When biomarkers don't follow the script
In an unexpected twist, the longitudinal data failed to reproduce one of the group's earlier cross-sectional findings. Previous snapshot studies had shown clear associations between WMH burden and Alzheimer's biomarkers in cerebrospinal fluid and blood — beta-amyloid, phosphorylated tau. But when the team tracked how year-to-year changes in lesion volume related to year-to-year changes in those same biomarkers, the correlations disappeared.
This disconnect is itself informative. It suggests that the relationship between vascular lesions and Alzheimer's protein markers isn't a simple, synchronized escalator. The biomarkers may follow their own non-linear trajectories during adulthood in Down syndrome, with phases that don't map neatly onto vascular changes.
"When we evaluate how these lesions change year by year in the same individuals, that relationship does not appear with the same consistency," Morcillo-Nieto said. "This may reflect that the evolution of these markers has quite unfamiliar and non-linear phases throughout adulthood."
Why drug trials need this data
The findings arrive at a critical moment. Anti-amyloid therapies — drugs designed to clear the protein plaques from the brain — are moving through clinical trials, and some have already reached the market for sporadic Alzheimer's disease. These treatments can produce radiological changes that look unsettlingly similar to the vascular alterations tracked in this study, a side effect linked to cerebral amyloid angiopathy.
If WMH naturally fluctuate in Down syndrome — independent of any drug intervention — then clinical trials in this population face a serious interpretive challenge. How do you separate a drug's side effects from the brain's own biological noise?
"Knowing that these lesions show natural fluctuations requires us to be highly precise in clinical trials," said Dr. Alexandre Bejanin, head of the Brain Imaging and Aging group at IR Sant Pau and the study's senior author. "If we can separate the true effect of treatment from the biological progression of the disease, we will be able to properly evaluate drugs and identify our ideal intervention window."
The study's scope — 80 individuals with Down syndrome, followed longitudinally — is substantial for this population, but still modest by the standards of large Alzheimer's cohort studies.
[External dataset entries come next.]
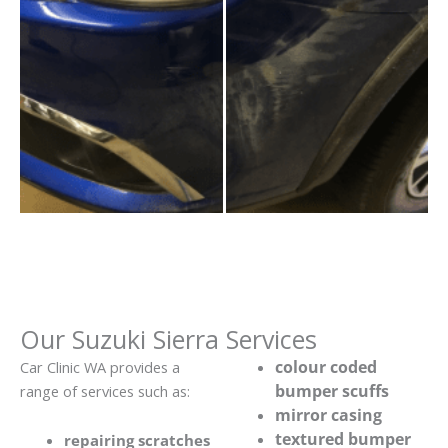
Our Suzuki Sierra Services
colour coded
Car Clinic WA provides a
bumper scuffs
range of services such as:
mirror casing
textured bumper
repairing scratches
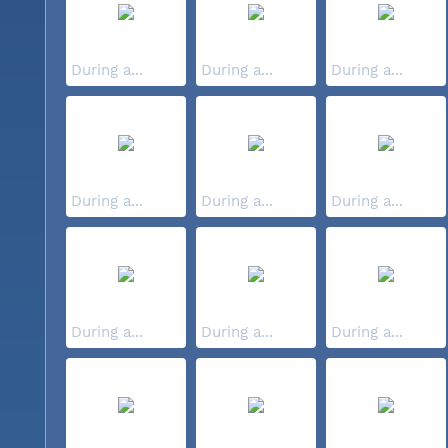
During a...
During a...
During a...
During a...
During a...
During a...
During a...
During a...
During a...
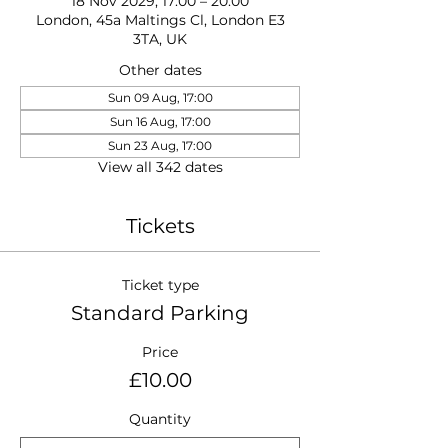
18 Nov 2029, 17:00 – 20:00
London, 45a Maltings Cl, London E3
3TA, UK
Other dates
Sun 09 Aug, 17:00
Sun 16 Aug, 17:00
Sun 23 Aug, 17:00
View all 342 dates
Tickets
Ticket type
Standard Parking
Price
£10.00
Quantity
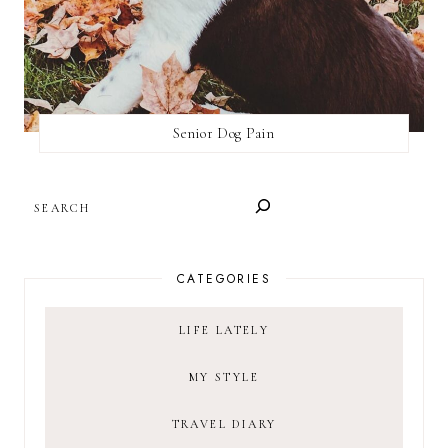
Senior Dog Pain
SEARCH
CATEGORIES
LIFE LATELY
MY STYLE
TRAVEL DIARY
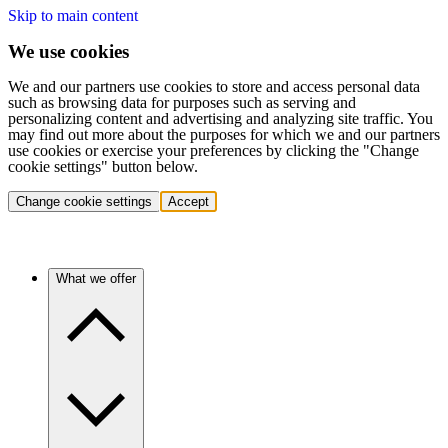
Skip to main content
We use cookies
We and our partners use cookies to store and access personal data
such as browsing data for purposes such as serving and
personalizing content and advertising and analyzing site traffic. You
may find out more about the purposes for which we and our partners
use cookies or exercise your preferences by clicking the "Change
cookie settings" button below.
Change cookie settings
Accept
What we offer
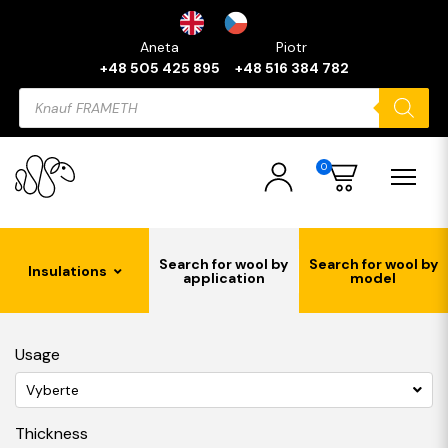
Aneta
Piotr
+48 505 425 895
+48 516 384 782
Products
search
0
Search for wool by
Search for wool by
Insulations
application
model
Usage
Vyberte
Thickness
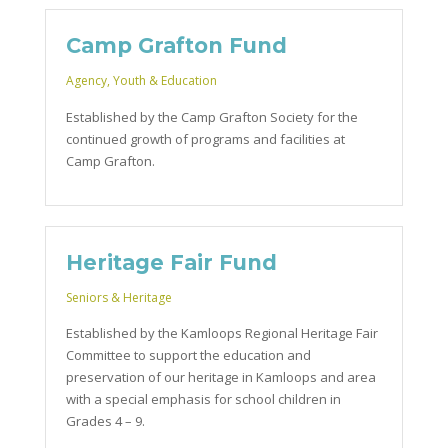
Camp Grafton Fund
Agency
,
Youth & Education
Established by the Camp Grafton Society for the
continued growth of programs and facilities at
Camp Grafton.
Heritage Fair Fund
Seniors & Heritage
Established by the Kamloops Regional Heritage Fair
Committee to support the education and
preservation of our heritage in Kamloops and area
with a special emphasis for school children in
Grades 4 – 9.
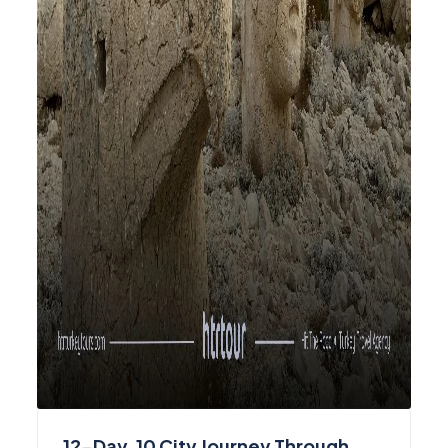
12-Day, 10 City Journey Through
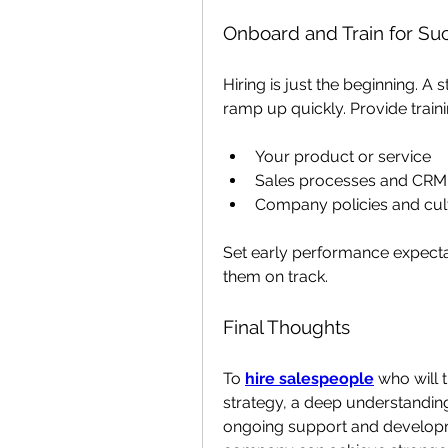
Onboard and Train for Su
Hiring is just the beginning. A
ramp up quickly. Provide traini
Your product or service
Sales processes and CRM 
Company policies and cul
Set early performance expecta
them on track.
Final Thoughts
To 
hire salespeople
 who will 
strategy, a deep understandin
ongoing support and developmen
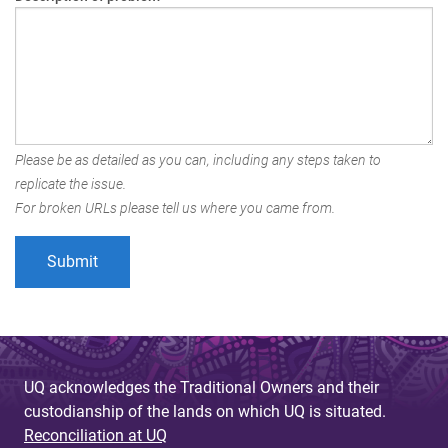
Please be as detailed as you can, including any steps taken to
replicate the issue.
For broken URLs please tell us where you came from.
UQ acknowledges the Traditional Owners and their
custodianship of the lands on which UQ is situated.
Reconciliation at UQ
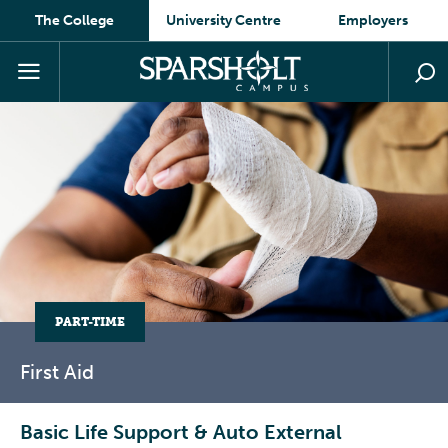
The College
University Centre
Employers
PART-TIME
First
Aid
Basic Life Support & Auto External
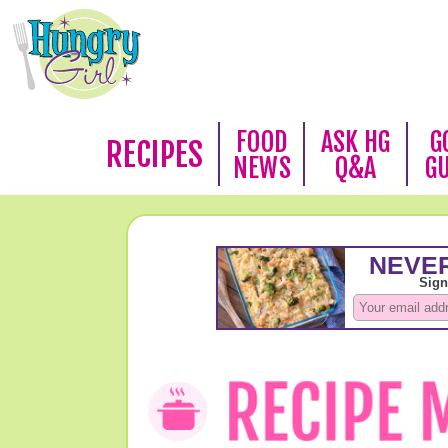
FOOD
ASK HG
G
RECIPES
NEWS
Q&A
G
Longer follow-up periods and larger samples will be needed to map the full range of WMH dynamics and pin down which mechanisms dominate at each disease stage.
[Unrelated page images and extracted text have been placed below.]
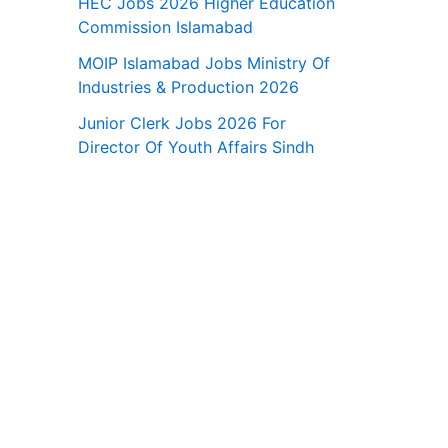
HEC Jobs 2026 Higher Education
Commission Islamabad
MOIP Islamabad Jobs Ministry Of
Industries & Production 2026
Junior Clerk Jobs 2026 For
Director Of Youth Affairs Sindh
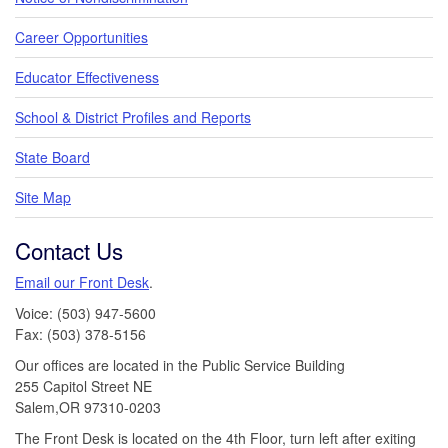
Career Opportunities
Educator Effectiveness
School & District Profiles and Reports
State Board
Site Map
Contact Us
Email our Front Desk
.
Voice: (503) 947-5600
Fax: (503) 378-5156
Our offices are located in the Public Service Building
255 Capitol Street NE
Salem,OR 97310-0203
The Front Desk is located on the 4th Floor, turn left after exiting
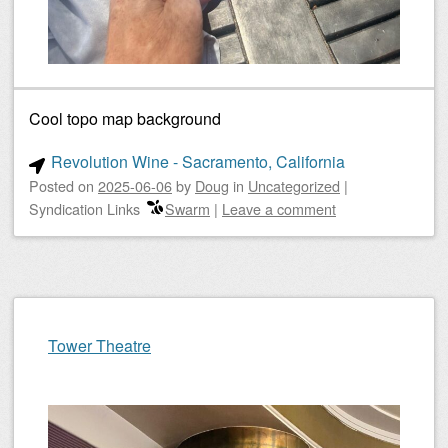
Cool topo map background
Revolution Wine - Sacramento, California
Posted on
2025-06-06
by
Doug
in
Uncategorized
|
Syndication Links
Swarm
|
Leave a comment
Tower Theatre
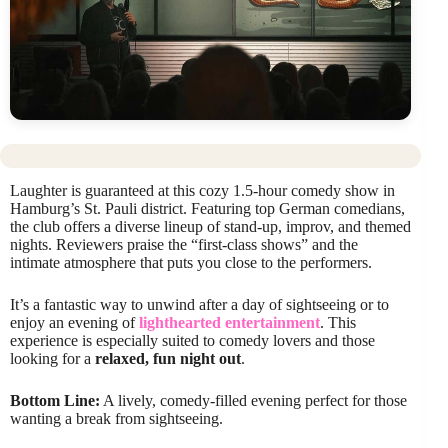
Laughter is guaranteed at this cozy 1.5-hour comedy show in
Hamburg’s St. Pauli district. Featuring top German comedians,
the club offers a diverse lineup of stand-up, improv, and themed
nights. Reviewers praise the “first-class shows” and the
intimate atmosphere that puts you close to the performers.
It’s a fantastic way to unwind after a day of sightseeing or to
enjoy an evening of
lighthearted entertainment
. This
experience is especially suited to comedy lovers and those
looking for a
relaxed, fun night out
.
Bottom Line:
A lively, comedy-filled evening perfect for those
wanting a break from sightseeing.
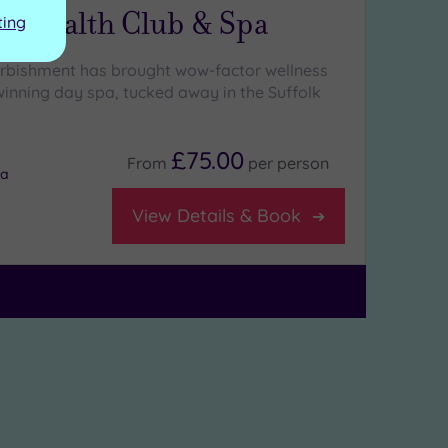
ls Health Club & Spa
ting
urbishment has brought wow-factor wellness
winning day spa, tucked away in the Suffolk
£75.00
From
per
person
na
View Details & Book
Still, the core message is hard to dismiss. The brain in Down syndrome, even as it contends with near-universal Alzheimer's pathology, is not simply accumulating damage in a straight line. It is changing in ways that are more complex, more variable, and potentially more reversible than the field assumed. For a population that has already rewritten the actuarial tables once, that complexity may ultimately point toward better-timed, more effective therapies.